**What is expected**
Below are records to print word for word; include none of their pictures.

Supplied entries below:

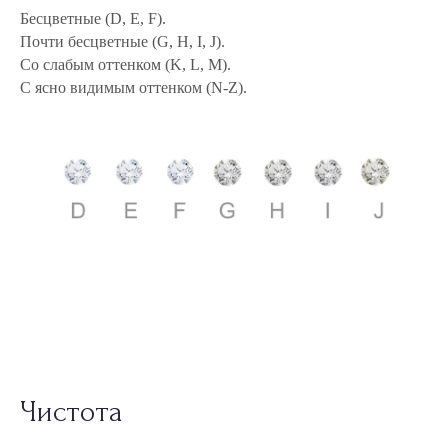
Чистота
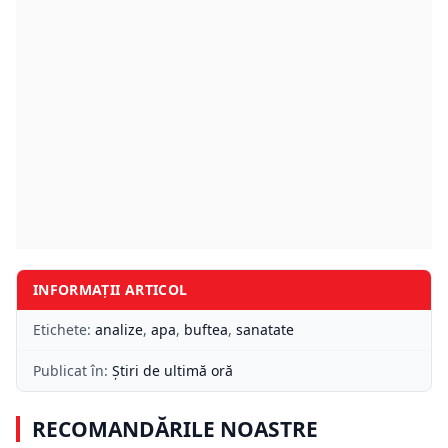
INFORMAȚII ARTICOL
Etichete:
analize
,
apa
,
buftea
,
sanatate
Publicat în:
Știri de ultimă oră
RECOMANDĂRILE NOASTRE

End of Supplied entries.

**Written solution**
Чистота
INFORMAȚII ARTICOL
Etichete:
analize
,
apa
,
buftea
,
sanatate
Publicat în:
Știri de ultimă oră
RECOMANDĂRILE NOASTRE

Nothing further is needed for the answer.